[MPlayer-users] introducing DVD-to-DivX approach that fixes A/V sync problems

Martin Collins martin at mkcollins.org
Wed Jul 6 19:12:27 CEST 2005


On Wed, 6 Jul 2005 12:29:40 +0200
Joachim Jautz <lists.mplayer-users at jay-jay.net> wrote:

> But, let's look at it from a practical point of view. The problem
> is that using the frameno.avi _seems_ to be the only way to
> achieve these goals:
> 
> - the video is to be encoded only once (in two passes, of course)
> - multiple audio tracks (e.g. `en' and `de') are desired; moreover
>   it would be nice if these audio tracks were
>   * MP3 encoded (instead of -oac copy)
>   * `normalized' or in other words: not so silent that you have to
>     pump up your stereo to volume `blow it' ;)
> - each audio track is to be mixed to the video resulting in one
>   stand-alone movie file
> - target format is MPEG4 / DivX5
> 
> My assumption is that the recommended way that is described in the
> mplayer documentation requires to encode the video twice if you
> want to get two different language versions.

You can do this with a final muxing stage.
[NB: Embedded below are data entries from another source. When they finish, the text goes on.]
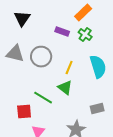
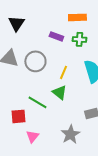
orange rectangle: (83, 13) -> (77, 17), turned 42
green cross: (85, 35) -> (79, 39), turned -32

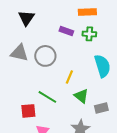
yellow line: (63, 72) -> (69, 77), moved
green triangle: (59, 92) -> (81, 96), moved

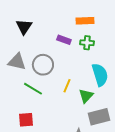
green triangle: (81, 96) -> (86, 96), moved, turned 35
green line: (47, 97) -> (33, 89), moved
gray rectangle: (101, 108) -> (99, 117), size x1.5

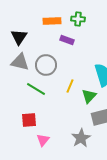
orange rectangle: (85, 21) -> (52, 21), moved
black triangle: (24, 27) -> (19, 37), moved
green cross: (87, 43) -> (78, 19), moved

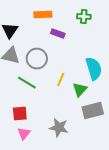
green cross: (78, 19) -> (84, 17), moved
gray star: (81, 138) -> (59, 128), moved, turned -30
pink triangle: (43, 140) -> (24, 134), moved

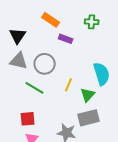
orange rectangle: (43, 15) -> (51, 20), turned 36
gray rectangle: (93, 111) -> (89, 118), moved

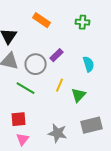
purple rectangle: (66, 39) -> (57, 55), moved, turned -64
cyan semicircle: (102, 74) -> (89, 64), moved, size x0.7
gray rectangle: (89, 118) -> (92, 125), moved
First split out the audio
tracks and process them as you please. I suggest you look into
replaygain rather than normalizing. Then encode the video using -oac
copy to maintain sync. Then mux your audio into the video replacing
the copied audio. You can do this for each language.
 
> Regretfully I cannot see why there should occur distortion when
> - dumping audio to a wave file
> - adjusting the file so that its maximum sample is at full scale
>   which just gives a file the maximum volume possible without
>   clipping (cf. [1])
> - encoding the wave file into MPEG Layer 3
> 
> Do I miss some important technical detail? If the distortion were
> `SERIOUS', it would be audible, I assume? To me the result sounds
> perfect.

Distortion will likely only occur in the loudest portions such as explosions so may not be obvious, especially with cheap speakers.